In the fourth quarter, Israel’s gross domestic product (GDP) grew at an annualized rate of 2.5%, following a contraction in the second quarter and a solid 5.3% growth in the third quarter. However, when adjusted for population growth, GDP per capita contracted by 0.3%, continuing a downward trend from the previous year.
Government Spending and Economic Impact
The significant uptick in government spending, which rose by 13.7% in 2024, was driven by defense needs, with military spending soaring 43.3%. This spending boost helped fuel consumer demand, as many Israelis chose to stay in the country during the conflict, thus supporting local consumption.

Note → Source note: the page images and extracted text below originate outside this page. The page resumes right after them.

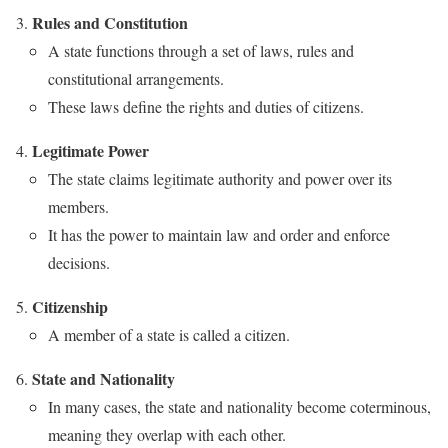
Rules and Constitution
A state functions through a set of laws, rules and
constitutional arrangements.
These laws define the rights and duties of citizens.
Legitimate Power
The state claims legitimate authority and power over its
members.
It has the power to maintain law and order and enforce
decisions.
Citizenship
A member of a state is called a citizen.
State and Nationality
In many cases, the state and nationality become coterminous,
meaning they overlap with each other.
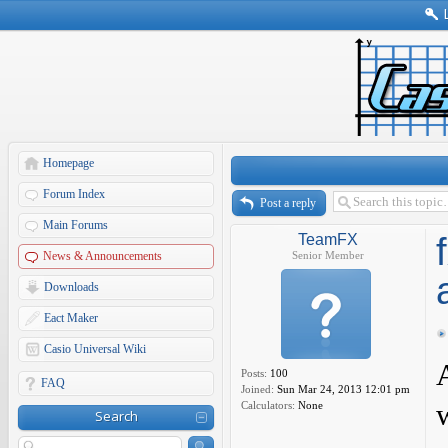
Homepage
Forum Index
Post a reply
Main Forums
TeamFX
News & Announcements
Senior Member
Downloads
Eact Maker
Casio Universal Wiki
Posts:
100
FAQ
Joined:
Sun Mar 24, 2013 12:01 pm
Calculators:
None
Search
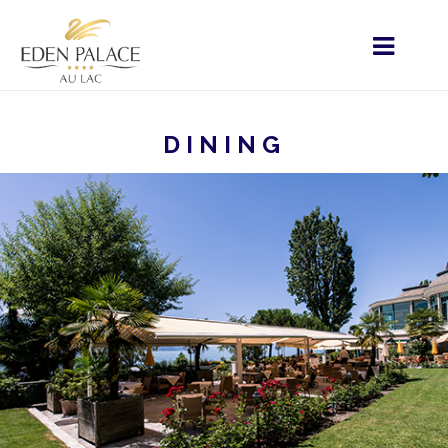
DINING
HOME
ÉLÉMENTS PARTAGÉS PARTICULIERS
RESTAURATION
YOUR STAY
DINING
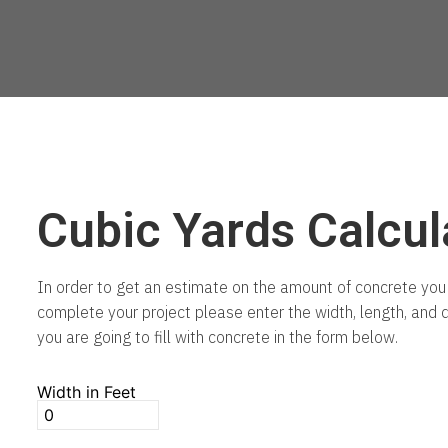
Cubic Yards Calcul
In order to get an estimate on the amount of concrete you 
complete your project please enter the width, length, and 
you are going to fill with concrete in the form below.
Width in Feet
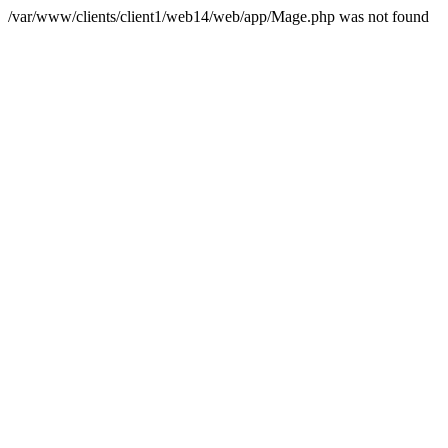
/var/www/clients/client1/web14/web/app/Mage.php was not found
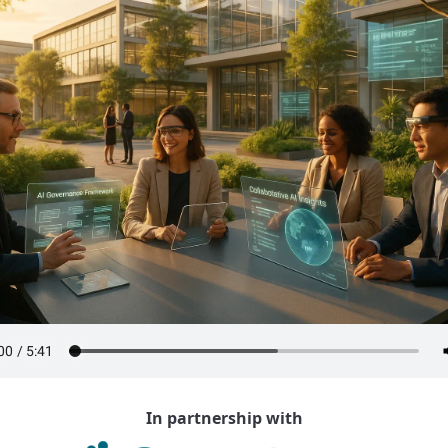
In partnership with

Consumer spending itself increased by 3.9%, showing that domestic demand remained robust despite global uncertainties.
However, the war and its repercussions led to a drop in business sector output, down 0.6%, and a sharp decline in fixed asset investments, which fell by 5.9%. Exports also suffered, with goods and services exports decreasing by 5.6% in 2024. Despite these challenges, the country’s economy showed signs of recovery in the final quarter of 2024, with consumer spending jumping 9.5% and investments in fixed assets climbing by 14.1%.
Looking Ahead: Post-War Economic Recovery
The 2024 economic growth surpassed initial expectations, with both the Bank of Israel and the Finance Ministry having forecast lower growth rates. The positive results from the fourth quarter, including growth in business output and government expenditure, suggest that Israel may be on track for a steady recovery as it navigates the complex challenges posed by ongoing conflicts.
With defense spending and domestic consumption leading the way, Israel’s economic future in the coming years will depend heavily on managing geopolitical risks while sustaining growth in key sectors such as technology, consumer goods, and infrastructure.